WHAT IS EXPECTED » All of the records must be restated exactly, with every line complete.

───── DATA FOR PROCESSING

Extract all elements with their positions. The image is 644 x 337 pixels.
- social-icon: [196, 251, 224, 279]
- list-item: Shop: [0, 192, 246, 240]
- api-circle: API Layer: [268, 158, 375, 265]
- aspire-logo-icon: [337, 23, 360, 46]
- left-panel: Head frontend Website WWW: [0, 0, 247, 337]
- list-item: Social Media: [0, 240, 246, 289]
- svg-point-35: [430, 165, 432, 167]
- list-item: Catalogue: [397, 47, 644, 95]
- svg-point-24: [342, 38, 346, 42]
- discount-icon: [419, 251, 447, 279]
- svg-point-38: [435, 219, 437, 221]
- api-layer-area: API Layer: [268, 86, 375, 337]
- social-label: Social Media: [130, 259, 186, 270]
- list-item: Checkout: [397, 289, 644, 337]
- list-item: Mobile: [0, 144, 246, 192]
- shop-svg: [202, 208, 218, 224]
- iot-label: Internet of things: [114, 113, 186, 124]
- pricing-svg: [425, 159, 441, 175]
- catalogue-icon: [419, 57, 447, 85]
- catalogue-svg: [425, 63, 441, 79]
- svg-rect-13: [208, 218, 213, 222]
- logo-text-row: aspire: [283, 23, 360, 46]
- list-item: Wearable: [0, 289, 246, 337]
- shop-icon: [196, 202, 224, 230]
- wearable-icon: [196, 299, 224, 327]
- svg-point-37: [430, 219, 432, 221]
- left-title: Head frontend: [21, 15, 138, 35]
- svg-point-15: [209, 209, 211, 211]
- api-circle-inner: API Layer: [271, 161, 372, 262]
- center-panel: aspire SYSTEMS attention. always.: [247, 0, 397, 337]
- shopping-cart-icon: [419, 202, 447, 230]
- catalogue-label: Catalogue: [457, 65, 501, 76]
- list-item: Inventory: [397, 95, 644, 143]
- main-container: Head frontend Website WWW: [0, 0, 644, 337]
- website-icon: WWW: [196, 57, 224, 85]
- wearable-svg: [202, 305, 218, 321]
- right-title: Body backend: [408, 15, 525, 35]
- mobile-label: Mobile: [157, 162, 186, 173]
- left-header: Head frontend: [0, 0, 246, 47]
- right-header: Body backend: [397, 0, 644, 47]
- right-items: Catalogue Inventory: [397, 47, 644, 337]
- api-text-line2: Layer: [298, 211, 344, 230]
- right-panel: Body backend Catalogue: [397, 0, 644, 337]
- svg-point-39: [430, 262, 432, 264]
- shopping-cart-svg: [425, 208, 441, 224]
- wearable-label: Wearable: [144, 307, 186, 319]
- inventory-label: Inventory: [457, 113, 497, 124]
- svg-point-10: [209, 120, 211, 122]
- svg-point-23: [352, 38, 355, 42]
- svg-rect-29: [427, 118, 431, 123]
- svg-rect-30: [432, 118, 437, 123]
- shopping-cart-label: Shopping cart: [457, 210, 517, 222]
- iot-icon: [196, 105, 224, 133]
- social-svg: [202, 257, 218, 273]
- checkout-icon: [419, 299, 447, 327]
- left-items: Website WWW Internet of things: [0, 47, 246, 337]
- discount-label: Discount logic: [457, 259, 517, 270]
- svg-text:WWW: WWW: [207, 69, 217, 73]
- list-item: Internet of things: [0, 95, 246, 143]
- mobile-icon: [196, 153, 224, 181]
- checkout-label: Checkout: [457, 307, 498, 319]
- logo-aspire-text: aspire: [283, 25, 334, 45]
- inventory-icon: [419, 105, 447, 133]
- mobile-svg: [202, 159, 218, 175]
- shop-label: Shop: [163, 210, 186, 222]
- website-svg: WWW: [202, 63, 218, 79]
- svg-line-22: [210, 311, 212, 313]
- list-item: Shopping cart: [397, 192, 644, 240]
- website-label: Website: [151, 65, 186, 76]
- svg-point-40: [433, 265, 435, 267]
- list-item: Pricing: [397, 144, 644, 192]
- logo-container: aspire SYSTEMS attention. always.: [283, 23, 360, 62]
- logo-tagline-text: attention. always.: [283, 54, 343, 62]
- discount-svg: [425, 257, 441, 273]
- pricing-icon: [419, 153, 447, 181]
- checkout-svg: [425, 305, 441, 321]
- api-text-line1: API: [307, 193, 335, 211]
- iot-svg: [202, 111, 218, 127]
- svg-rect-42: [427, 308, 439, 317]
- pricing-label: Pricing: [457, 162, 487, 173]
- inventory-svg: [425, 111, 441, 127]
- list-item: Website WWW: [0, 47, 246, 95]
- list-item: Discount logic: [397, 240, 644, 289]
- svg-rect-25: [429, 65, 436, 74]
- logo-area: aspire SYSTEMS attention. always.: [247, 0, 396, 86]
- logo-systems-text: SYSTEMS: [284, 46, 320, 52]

──────────

ANSWER SPACE »
Extract all elements with their positions. The image is 644 x 337 pixels.
- social-icon: [196, 251, 224, 279]
- list-item: Shop: [0, 192, 246, 240]
- api-circle: API Layer: [268, 158, 375, 265]
- aspire-logo-icon: [337, 23, 360, 46]
- left-panel: Head frontend Website WWW: [0, 0, 247, 337]
- list-item: Social Media: [0, 240, 246, 289]
- svg-point-35: [430, 165, 432, 167]
- list-item: Catalogue: [397, 47, 644, 95]
- svg-point-24: [342, 38, 346, 42]
- discount-icon: [419, 251, 447, 279]
- svg-point-38: [435, 219, 437, 221]
- api-layer-area: API Layer: [268, 86, 375, 337]
- social-label: Social Media: [130, 259, 186, 270]
- list-item: Checkout: [397, 289, 644, 337]
- list-item: Mobile: [0, 144, 246, 192]
- shop-svg: [202, 208, 218, 224]
- iot-label: Internet of things: [114, 113, 186, 124]
- pricing-svg: [425, 159, 441, 175]
- catalogue-icon: [419, 57, 447, 85]
- catalogue-svg: [425, 63, 441, 79]
- svg-rect-13: [208, 218, 213, 222]
- logo-text-row: aspire: [283, 23, 360, 46]
- list-item: Wearable: [0, 289, 246, 337]
- shop-icon: [196, 202, 224, 230]
- wearable-icon: [196, 299, 224, 327]
- svg-point-37: [430, 219, 432, 221]
- left-title: Head frontend: [21, 15, 138, 35]
- svg-point-15: [209, 209, 211, 211]
- api-circle-inner: API Layer: [271, 161, 372, 262]
- center-panel: aspire SYSTEMS attention. always.: [247, 0, 397, 337]
- shopping-cart-icon: [419, 202, 447, 230]
- catalogue-label: Catalogue: [457, 65, 501, 76]
- list-item: Inventory: [397, 95, 644, 143]
- main-container: Head frontend Website WWW: [0, 0, 644, 337]
- website-icon: WWW: [196, 57, 224, 85]
- wearable-svg: [202, 305, 218, 321]
- right-title: Body backend: [408, 15, 525, 35]
- mobile-label: Mobile: [157, 162, 186, 173]
- left-header: Head frontend: [0, 0, 246, 47]
- right-header: Body backend: [397, 0, 644, 47]
- right-items: Catalogue Inventory: [397, 47, 644, 337]
- api-text-line2: Layer: [298, 211, 344, 230]
- right-panel: Body backend Catalogue: [397, 0, 644, 337]
- svg-point-39: [430, 262, 432, 264]
- shopping-cart-svg: [425, 208, 441, 224]
- wearable-label: Wearable: [144, 307, 186, 319]
- inventory-label: Inventory: [457, 113, 497, 124]
- svg-point-10: [209, 120, 211, 122]
- svg-point-23: [352, 38, 355, 42]
- svg-rect-29: [427, 118, 431, 123]
- svg-rect-30: [432, 118, 437, 123]
- shopping-cart-label: Shopping cart: [457, 210, 517, 222]
- iot-icon: [196, 105, 224, 133]
- social-svg: [202, 257, 218, 273]
- checkout-icon: [419, 299, 447, 327]
- left-items: Website WWW Internet of things: [0, 47, 246, 337]
- discount-label: Discount logic: [457, 259, 517, 270]
- svg-text:WWW: WWW: [207, 69, 217, 73]
- list-item: Internet of things: [0, 95, 246, 143]
- mobile-icon: [196, 153, 224, 181]
- checkout-label: Checkout: [457, 307, 498, 319]
- logo-aspire-text: aspire: [283, 25, 334, 45]
- inventory-icon: [419, 105, 447, 133]
- mobile-svg: [202, 159, 218, 175]
- shop-label: Shop: [163, 210, 186, 222]
- website-svg: WWW: [202, 63, 218, 79]
- svg-line-22: [210, 311, 212, 313]
- list-item: Shopping cart: [397, 192, 644, 240]
- website-label: Website: [151, 65, 186, 76]
- svg-point-40: [433, 265, 435, 267]
- list-item: Pricing: [397, 144, 644, 192]
- logo-container: aspire SYSTEMS attention. always.: [283, 23, 360, 62]
- logo-tagline-text: attention. always.: [283, 54, 343, 62]
- discount-svg: [425, 257, 441, 273]
- pricing-icon: [419, 153, 447, 181]
- checkout-svg: [425, 305, 441, 321]
- api-text-line1: API: [307, 193, 335, 211]
- iot-svg: [202, 111, 218, 127]
- svg-rect-42: [427, 308, 439, 317]
- pricing-label: Pricing: [457, 162, 487, 173]
- inventory-svg: [425, 111, 441, 127]
- list-item: Website WWW: [0, 47, 246, 95]
- list-item: Discount logic: [397, 240, 644, 289]
- svg-rect-25: [429, 65, 436, 74]
- logo-area: aspire SYSTEMS attention. always.: [247, 0, 396, 86]
- logo-systems-text: SYSTEMS: [284, 46, 320, 52]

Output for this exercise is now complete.